Note: For ARIS Series technical and sampling details including response rates please visit see the technical information for ARIS 2001 and NSRI 1990.
ARIS 2008 is the third in a landmark time series of large, nationally representative surveys that track changes in the religious loyalties of the U.S. adult population within the 48 contiguous states from 1990 to 2008. The 2001 and 2008 surveys are replicas of the 1990 survey, and are led by the same academic research team using an identical methodology of random-digit-dialed telephone interviews (RDD) and the same unprompted, open-ended key question “What is your religion, if any?” Interviewers did not prompt or offer a suggested list of potential answers. Moreover, the self-description of respondents was not based on whether established religious bodies or institutions considered them to be members. To the contrary, the surveys sought to determine whether the respondents regarded themselves as adherents of a religious community. The surveys tap subjective rather than objective standards of religious identification. The value of this unique series of national surveys, which allows scientific monitoring of change over time, has been recognized by the U.S. Bureau of the Census. The Bureau itself is constitutionally precluded from such an inquiry into religion, and so has incorporated NSRI/ARIS findings into its official publication the Statistical Abstract of the United States since 2003.
The key religion question is part of an inquiry that also probes a range of socio-demographic, political, social, and life-cycle issues as well as attitudes that add richness to the main findings. These responses reveal the nation’s pattern of religious beliefs, behaviors and belonging. The ARIS 2008 survey was carried out from February through November 2008 and collected answers from 54,461 respondents who were questioned in English or Spanish. In order to fill the information gap on the growing number of people who do not have a landline but use cellular telephones mainly or exclusively, we supplemented the traditional RDD sample with a separate national cell phone survey. Results for the ARIS key open-ended question on religious self-identification indicate no statistically significant differences between the RDD sample and the cell phone sample.1 ARIS 2001 interviewed 50,281 respondents and the 1990 NSRI interviewed 113,713 respondents. The huge number of cases in these surveys provides unparalleled, in-depth profiles of the social make-up of religious groups and detailed geographical coverage with a high degree of statistical precision and a standard error of under 0.5 percent for the full sample in 2008.
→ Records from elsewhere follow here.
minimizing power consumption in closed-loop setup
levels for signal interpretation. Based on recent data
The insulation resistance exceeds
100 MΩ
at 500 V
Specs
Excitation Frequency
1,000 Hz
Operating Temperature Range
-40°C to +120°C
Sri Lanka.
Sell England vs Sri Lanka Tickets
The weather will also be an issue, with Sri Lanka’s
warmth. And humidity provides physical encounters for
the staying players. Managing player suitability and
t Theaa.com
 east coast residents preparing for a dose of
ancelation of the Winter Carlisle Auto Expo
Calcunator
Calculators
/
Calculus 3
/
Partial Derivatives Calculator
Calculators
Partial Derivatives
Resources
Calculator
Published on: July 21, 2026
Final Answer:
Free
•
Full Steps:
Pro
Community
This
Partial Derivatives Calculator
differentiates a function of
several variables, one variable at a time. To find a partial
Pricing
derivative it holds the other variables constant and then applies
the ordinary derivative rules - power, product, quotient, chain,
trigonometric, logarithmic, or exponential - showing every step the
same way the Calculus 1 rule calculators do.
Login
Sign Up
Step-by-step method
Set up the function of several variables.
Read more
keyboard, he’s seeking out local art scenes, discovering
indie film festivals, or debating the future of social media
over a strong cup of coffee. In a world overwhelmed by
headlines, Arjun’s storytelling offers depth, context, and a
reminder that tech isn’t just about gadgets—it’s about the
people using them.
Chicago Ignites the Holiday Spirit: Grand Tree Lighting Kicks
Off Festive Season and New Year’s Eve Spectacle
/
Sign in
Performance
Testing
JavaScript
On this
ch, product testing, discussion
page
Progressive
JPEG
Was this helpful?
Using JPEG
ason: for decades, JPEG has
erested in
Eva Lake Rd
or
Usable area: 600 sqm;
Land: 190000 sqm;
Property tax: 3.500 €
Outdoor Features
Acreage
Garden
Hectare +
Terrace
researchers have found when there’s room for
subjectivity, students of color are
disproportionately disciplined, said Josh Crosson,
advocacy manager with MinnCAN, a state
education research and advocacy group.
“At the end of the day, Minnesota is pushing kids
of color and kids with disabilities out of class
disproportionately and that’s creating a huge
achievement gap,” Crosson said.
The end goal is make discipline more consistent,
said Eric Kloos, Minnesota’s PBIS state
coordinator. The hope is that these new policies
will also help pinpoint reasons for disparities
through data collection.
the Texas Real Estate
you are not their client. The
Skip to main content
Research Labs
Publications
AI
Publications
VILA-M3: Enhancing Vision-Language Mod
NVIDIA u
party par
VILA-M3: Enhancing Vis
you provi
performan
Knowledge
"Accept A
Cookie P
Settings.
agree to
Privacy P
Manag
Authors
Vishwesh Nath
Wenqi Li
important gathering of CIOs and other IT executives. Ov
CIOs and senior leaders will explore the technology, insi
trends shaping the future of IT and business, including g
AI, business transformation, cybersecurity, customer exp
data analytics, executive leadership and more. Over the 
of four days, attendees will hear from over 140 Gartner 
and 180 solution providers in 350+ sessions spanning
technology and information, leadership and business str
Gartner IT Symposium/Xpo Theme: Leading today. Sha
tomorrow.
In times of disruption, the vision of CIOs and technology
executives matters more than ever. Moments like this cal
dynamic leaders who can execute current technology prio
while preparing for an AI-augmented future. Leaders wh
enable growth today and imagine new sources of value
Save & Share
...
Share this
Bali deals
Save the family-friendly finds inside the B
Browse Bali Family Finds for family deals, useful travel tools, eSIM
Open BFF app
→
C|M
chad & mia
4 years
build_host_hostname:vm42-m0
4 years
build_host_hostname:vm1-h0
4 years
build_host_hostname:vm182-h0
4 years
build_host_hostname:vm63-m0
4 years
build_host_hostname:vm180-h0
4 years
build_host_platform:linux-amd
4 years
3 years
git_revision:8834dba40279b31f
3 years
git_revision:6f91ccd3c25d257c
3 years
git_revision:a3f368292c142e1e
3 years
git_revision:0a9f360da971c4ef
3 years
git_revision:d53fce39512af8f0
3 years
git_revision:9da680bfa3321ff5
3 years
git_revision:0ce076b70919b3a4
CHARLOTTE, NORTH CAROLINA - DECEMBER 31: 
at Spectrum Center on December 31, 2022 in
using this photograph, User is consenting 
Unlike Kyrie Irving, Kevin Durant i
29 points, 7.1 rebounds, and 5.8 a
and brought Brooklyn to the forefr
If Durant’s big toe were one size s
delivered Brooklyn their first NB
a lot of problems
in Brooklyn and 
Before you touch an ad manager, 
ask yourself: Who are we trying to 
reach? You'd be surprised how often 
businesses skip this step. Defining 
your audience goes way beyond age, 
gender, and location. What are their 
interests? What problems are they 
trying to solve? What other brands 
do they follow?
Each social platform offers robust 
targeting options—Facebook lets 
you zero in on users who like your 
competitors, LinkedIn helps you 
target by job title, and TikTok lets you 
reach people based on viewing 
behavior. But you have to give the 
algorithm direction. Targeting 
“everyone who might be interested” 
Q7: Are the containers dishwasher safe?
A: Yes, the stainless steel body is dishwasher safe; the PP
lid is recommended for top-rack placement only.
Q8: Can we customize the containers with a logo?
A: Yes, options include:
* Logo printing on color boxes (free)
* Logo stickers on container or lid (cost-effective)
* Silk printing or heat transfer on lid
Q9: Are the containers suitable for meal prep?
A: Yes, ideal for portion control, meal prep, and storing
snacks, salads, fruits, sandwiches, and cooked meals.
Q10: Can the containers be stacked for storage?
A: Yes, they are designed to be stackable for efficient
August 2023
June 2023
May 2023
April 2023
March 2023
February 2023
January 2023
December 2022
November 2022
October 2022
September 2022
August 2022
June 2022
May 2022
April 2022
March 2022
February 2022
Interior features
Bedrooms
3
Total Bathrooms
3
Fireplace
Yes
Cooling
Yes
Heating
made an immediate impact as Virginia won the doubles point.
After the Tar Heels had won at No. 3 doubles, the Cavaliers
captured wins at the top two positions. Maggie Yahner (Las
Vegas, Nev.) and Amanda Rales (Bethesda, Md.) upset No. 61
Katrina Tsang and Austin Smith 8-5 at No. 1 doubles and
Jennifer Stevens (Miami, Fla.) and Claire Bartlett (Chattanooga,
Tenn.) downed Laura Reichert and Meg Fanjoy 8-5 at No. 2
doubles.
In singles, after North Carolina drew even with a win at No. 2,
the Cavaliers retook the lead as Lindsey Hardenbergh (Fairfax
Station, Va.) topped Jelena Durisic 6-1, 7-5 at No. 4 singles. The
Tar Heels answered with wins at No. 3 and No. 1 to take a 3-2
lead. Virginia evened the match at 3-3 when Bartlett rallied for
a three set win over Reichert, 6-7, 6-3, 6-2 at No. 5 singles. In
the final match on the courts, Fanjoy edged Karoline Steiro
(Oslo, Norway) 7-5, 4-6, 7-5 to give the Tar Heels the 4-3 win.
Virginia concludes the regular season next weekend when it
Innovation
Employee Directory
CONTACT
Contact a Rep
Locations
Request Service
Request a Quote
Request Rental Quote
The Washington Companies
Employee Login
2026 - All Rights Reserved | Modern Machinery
As one might expect with over 220,000 interviews recorded over three surveys, the ARIS respondents offered a vast number of theological, religious and denominational responses to our key question. These open-ended answers have to be aggregated down to a manageable number of categories for analytical purposes. This requires using a simplified aggregation that helps highlight the major trends in religious sentiments across five major theological blocs as utilized in Tables 1, 2 and 12. The category Catholic is comprised of (1) Roman Catholics, (2) Eastern Rites Catholics, and (3) all others who used the term “Catholic” in their response. The “Other Christians” bloc is composed of all non-Catholic respondents who self-identified with a religious group which claims to be Christian as well as any theological term that related to Christianity. The “Other Religions” bloc comprises all the other faiths, world religions and religious groups that are not Christian. The “Nones” are an amalgamation of all the respondents who provided answers to our key question which identified them as having no religious identity or connection. The most common response was “None” or “No Religion.” This bloc can be described as the non-religious, irreligious and anti-religious bloc. It includes anti-clerical theists, but the majority are non-theists. For reasons of scientific integrity we have also included data on the “Unknown” category, composed of those who said they did not know the answer to our key religion question and those who refused to reply to our key question. We have no religious identification data on this population but we do have demographic and attitude data.
A further re-classification of the responses that offers a finer-grained taxonomy identifying 12 religious traditions and some of the larger religious groups is provided in Table 3 and other subsequent tables. However, this summary is just the tip of the iceberg of statistical data on a much larger number of religious groups than can be handled here and many more social variables than are highlighted here. The 1990 and 2001 studies were fully analyzed and reported in One Nation under God: Religion in Contemporary American Society (1993) and Religion in a Free Market: Religious and Non-Religious Americans (2006).2
1 Detailed analysis of the religious and socio-demographic profiles of the cell phone users will be provided in a later report.
2 Barry A. Kosmin and Seymour P. Lachman, One Nation under God: Religion in Contemporary American Society, New York, Harmony Press, 1993; Barry A. Kosmin and Ariela Keysar, Religion in a Free Market: Religious and Non-Religious Americans, Ithaca, N.Y., Paramount Market Publishing, 2006.